Thus, according to the results of RCTs and post-registration studies of meloxicam:
- Its distinct analgesic and anti-inflammatory activity has been revealed in chronic diseases of the joints and spine, as well as in acute pain syndromes (lumbar ischialgia).
- High gastrointestinal tolerability, previously identified in double-blind controlled studies, was confirmed based on the results of real clinical practice in the treatment of many thousands of patient cohorts.
- Large-scale pharmacoepidemiological studies confirm the low risk of severe gastrointestinal side effects previously established in controlled clinical trials and meta-analysis.
- There was no increase in the incidence of cardiovascular toxicity.
These data are confirmed by the IMPROVE study [33], which assessed the “therapeutic success” of meloxicam in OA. The endpoints used to assess “therapeutic success” were: completion of the study without switching to another NSAID, or completion of the study and no need to take an NSAID. Meloxicam was prescribed to 662 patients and other NSAIDs to 647 patients. The end point was reached by 67% of the group of patients taking meloxicam and 45% of patients from the comparison group (p < 0.0005) (Fig. 9).

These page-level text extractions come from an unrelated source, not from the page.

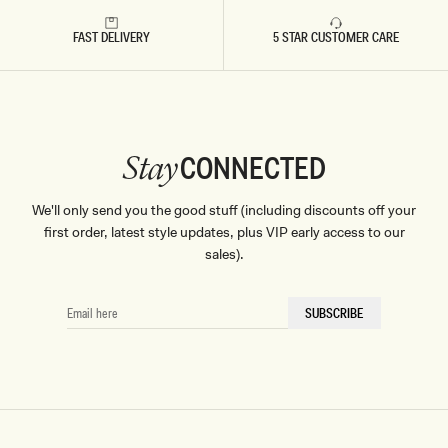
Don't miss out.
FAST DELIVERY
5 STAR CUSTOMER CARE
Receive early access, exclusive discounts,
style guides and
10% off
your first order.
CONNECTED
Stay
By signing up you agree to receive recurring
We'll only send you the good stuff (including discounts off your
automated marketing messages at the number and
email address provided. Consent is not a condition of
first order, latest style updates, plus VIP early access to our
purchase.
View
Privacy Policy
&
T&Cs
sales).
SIGN ME UP
EMAIL
SUBSCRIBE
HERE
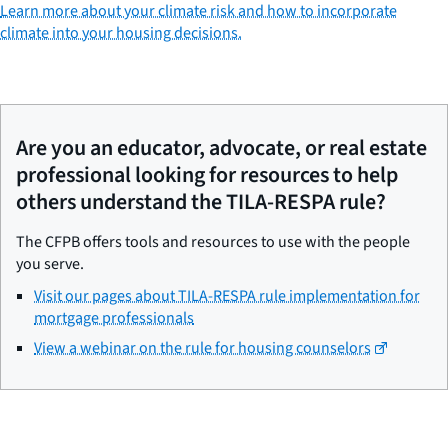
Learn more about your climate risk and how to incorporate
climate into your housing decisions.
Are you an educator, advocate, or real estate
professional looking for resources to help
others understand the TILA-RESPA rule?
The CFPB offers tools and resources to use with the people
you serve.
Visit our pages about TILA-RESPA rule implementation for
mortgage professionals
View a webinar on the rule for housing counselors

Treatment cancellation due to adverse reactions occurred in 12% and 20% of patients, respectively, and due to lack of effect - in 16% and 28% of patients. Patients' adherence to taking meloxicam indicates the high effectiveness of this drug.
Literature
- Nasonov E. L. Pain syndrome in pathology of the musculoskeletal system // Doctor. No. 4. 2002. pp. 15–19.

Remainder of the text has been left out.